The analysis of Securities and Exchange Commission filings for 100 US corporations found net profits up by a median of 49%, and in some individual cases by as much as 111,000%. Those increases came as companies saddled customers with higher prices and all but ten executed massive stock buyback programs or bumped dividends to enrich investors.
Given that the purpose of a company is to enrich investors we find ourselves very relaxed about this, very relaxed indeed. It is competition which benefits consumers, not the capitalism part so much.
We would though argue slightly about some of the detail:
Steel Dynamics profits increased 809%. The company was “not materially affected by inflation” as higher prices “exceeded” increased supply chain costs.
Well, yes, tariffs on imported steel will have that effect upon a domestic steel producer. Tariffs are the deliberate choking off of the competition which benefits consumers after all. If this noting of the profit rise had been accompanied by The Guardian calling for abolition of the tariffs then we’d be right there with them. But it isn’t is it? We’ve the capitalists being blamed for what the government has deliberately gone out and done.
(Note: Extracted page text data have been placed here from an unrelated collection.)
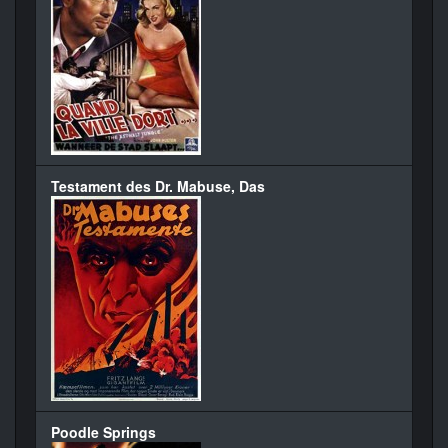
Testament des Dr. Mabuse, Das
Poodle Springs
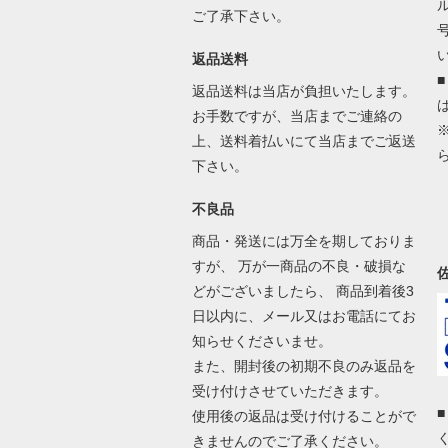
ご了承下さい。
返品送料
返品送料は当店が負担いたします。
お手数ですが、当店までご連絡の
上、送料着払いにて当店までご返送
下さい。
不良品
商品・発送には万全を期しておりま
すが、 万が一商品の不良・破損な
どがございましたら、 商品到着後3
日以内に、メール又はお電話にてお
知らせくださいませ。
また、開封後の初期不良のみ返品を
受け付けさせていただきます。
使用後の返品は受け付けることがで
きませんのでご了承ください。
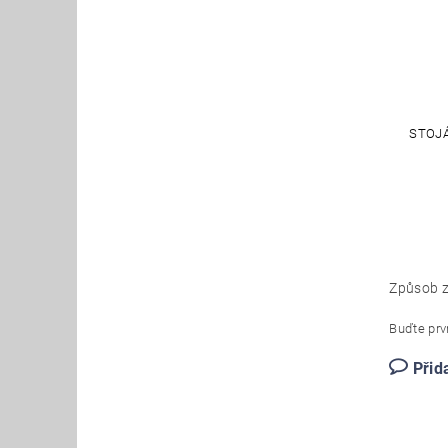
STOJÁ
Způsob z
Buďte prvn
Přid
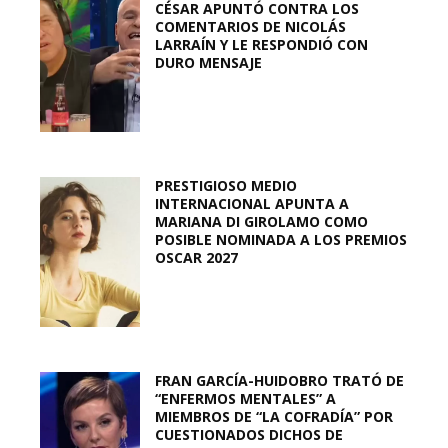
CÉSAR APUNTÓ CONTRA LOS
COMENTARIOS DE NICOLÁS
LARRAÍN Y LE RESPONDIÓ CON
DURO MENSAJE
PRESTIGIOSO MEDIO
INTERNACIONAL APUNTA A
MARIANA DI GIROLAMO COMO
POSIBLE NOMINADA A LOS PREMIOS
OSCAR 2027
FRAN GARCÍA-HUIDOBRO TRATÓ DE
“ENFERMOS MENTALES” A
MIEMBROS DE “LA COFRADÍA” POR
CUESTIONADOS DICHOS DE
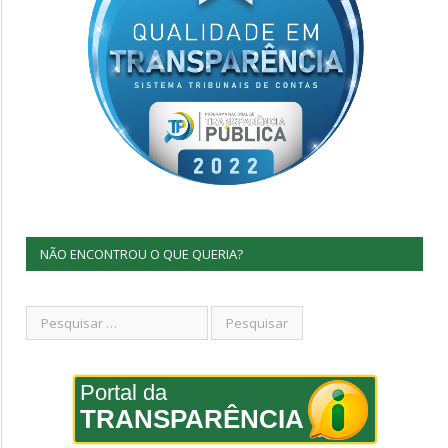
NÃO ENCONTROU O QUE QUERIA?
Portal da
TRANSPARÊNCIA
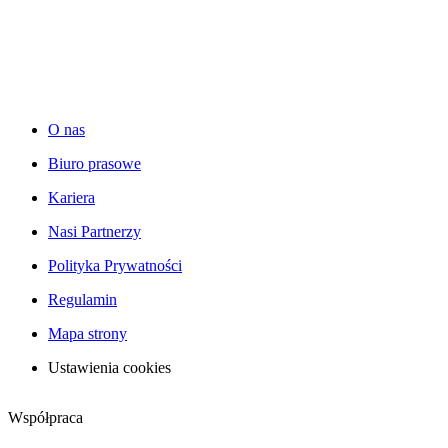
O nas
Biuro prasowe
Kariera
Nasi Partnerzy
Polityka Prywatności
Regulamin
Mapa strony
Ustawienia cookies
Współpraca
Fertilizer giant Nutrien’s profits shot up by about $1.2bn on “higher selling prices [that] more than offset higher raw material costs and lower sales volume”.
One of the things Nutrien does is make nitrogen fertilisers. The price is set globally, N. America enjoys lower natural gas prices - fracking - than the rest of the world, so a N. American nitrogen fertiliser manufacturer will enjoy super profits as a result of fracking. The solution to such excess profits is to allow fracking elsewhere - Guardian?
Concentration is particularly pronounced among commodity companies, a problem highlighted in the grain market. CPI data shows bread and cereal prices increased by 30% and 7% between 2019 and 2021’s fourth quarters, while wheat skyrocketed to an all-time high in March as war largely eliminated Ukrainian and Russian crops.
Meanwhile, four large grain producers control about 90% of the market. Among them are Archer Daniels Midland, whose profits jumped 55%, and Bunge, whose profits swung by about $280m. Three companies control 73% of the cereal market.
Those are not grain producers, farmers produce grain. They are grain traders and transporters.
There are indeed things that can be done to reduce corporate profits if that’s what is desired. The Guardian doesn’t suggest any of the useful ones - pity really.